Les autres films de la semaine

Parmi les sorties cinéma de ce mercredi : "Ciao Stefano", "Deux jours à tuer", "Les hauts murs", "15 ans et demi".

"Ciao Stefano"

Voilà une belle surprise italienne, déjà saluée dans son pays par le Prix de la Critique au Festival de Venise 2007. Le Stefano du titre est un guitariste de rock frappé par la crise de la trentaine qui décide de se ressourcer auprès de sa famille qu'il n'a pas vue depuis des années. Tentative malheureuse puisqu'il s'aperçoit rapidement que, entre sa soeur qui a abandonné ses études pour se consacrer aux dauphins et sa mère qui participe à des séminaires de "techniques chamaniques", il est encore le plus équilibré de tous. Déjà vu dans "Le Caïman" de Nanni Moretti, Valerio Mastandrea interprète à la perfection son rôle de rebelle maladroit et attachant. D'apparence modeste, le film de Gianni Zanasi est une comédie dramatique enthousiasmante. On y rit souvent mais ce sont les pointes sensibles, presque tragiques, qui relèvent le niveau bien au-delà de la simple farce. O. L. F.

"Deux jours à tuer"

Jean Becker, que l'on a connu mieux inspiré ("Les Enfants du marais") s'enlise dans cette histoire archi rebattue d'un cadre quadra qui envoie tout valser. Antoine (Albert Dupontel omniprésent jusqu'à l'overdose), publicitaire, marié à Cécile (Marie-Josée Croze, pitoyable en femme soumise), père de deux enfants, semble avoir tout réussi. Cela ne l'empêche pas de se mettre un beau jour à détruire tout ce qu'il a construit dans son travail comme dans sa vie familiale. Se rendant insupportable pour ses proches, ses amis (et le spectateur), il sème le psychodrame autour de lui, le temps d'un week-end de destruction systématique. Il faut attendre la fin du film (si l'on en a la patience) pour que le personnage s'éclaire enfin. N.T.

"Les hauts murs"

Auteur de dramatiques télés à succès ("Marie Besnard, l'empoisonneuse"), Christian Faure a adapté un roman autobiographique d'Auguste Le Breton, auteur qui a beaucoup nourri le cinéma des années 50 ("Du Rififi chez les hommes", "Le Clan des Siciliens"...). Dans les années 30, Yves Tréguier, 14 ans, orphelin d'un père tué à la guerre de 14, est placé dans une "Maison d'éducation surveillée". Autant dire un bagne vétuste et insalubre où règne une violence inouïe, tant de la part du personnel d'encadrement que de celui des garçons, placés sous la tutelle de plus grands qui abusent de la situation.

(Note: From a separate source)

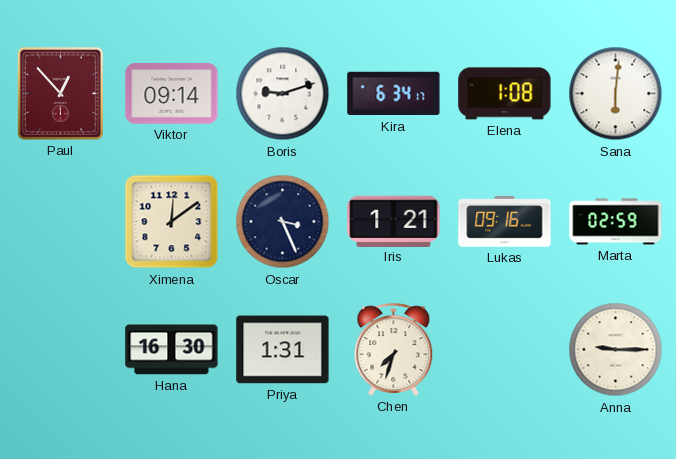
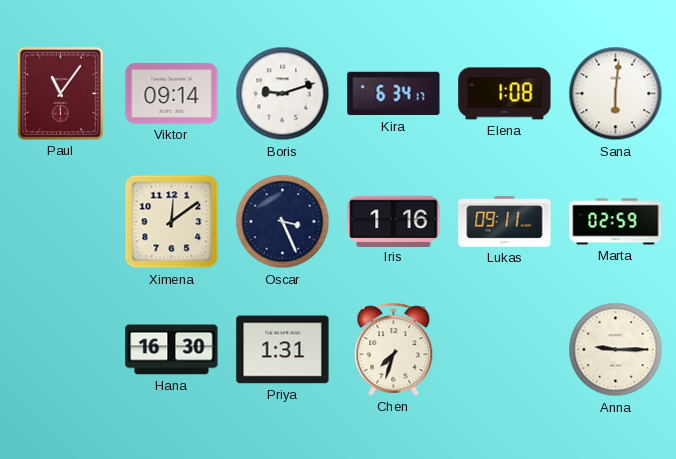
Paul: 12:53 -> 11:06
Iris: 1:21 -> 1:16
Lukas: 09:16 -> 09:11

Du jour où il met les pieds dans cette sorte de prison pour enfants (décrite aussi par Jean Genêt qui en a fait l'expérience), Yves (joué avec beaucoup de justesse par Emile Berling, fils de Charles) n'a qu'une idée en tête : s'évader et s'embarquer pour New York. Mais il est toujours ramené à la case départ, victime de la terreur qui règnent en ces hauts murs infranchissables. N.T.

"15 ans et demi"

Ils ont réalisé "La beuze" et "Les dix commandements" avec Mickael Youn. François Desagnat et Thomas Sorriaux récidivent aujourd'hui avec ce film dont la subtilité nous échappe ! L'intrigue s'articule autour d'un éminent biologiste installé aux Etats-Unis, de retour en France pour s'occuper de sa fille. Sauf que cette dernière, 15 ans au compteur, lui en fait voir de toutes les couleurs. Et se révèle aussi insupportable pour son père que pour le spectateur. Car il ne suffit pas de parsemer ses dialogues de quelques expressions telles "Tu déchires" ou "de la loose", pour réussir un film sur l'adolescence. Embarqués dans cette galère, François Berléand (déguisé en Einstein), et surtout Daniel Auteuil (dans le rôle principal), tentent de sauver les meubles. Mais se font massacrer par les réalisateurs qui ont érigé le ridicule en marque de fabrique.

Y. Y.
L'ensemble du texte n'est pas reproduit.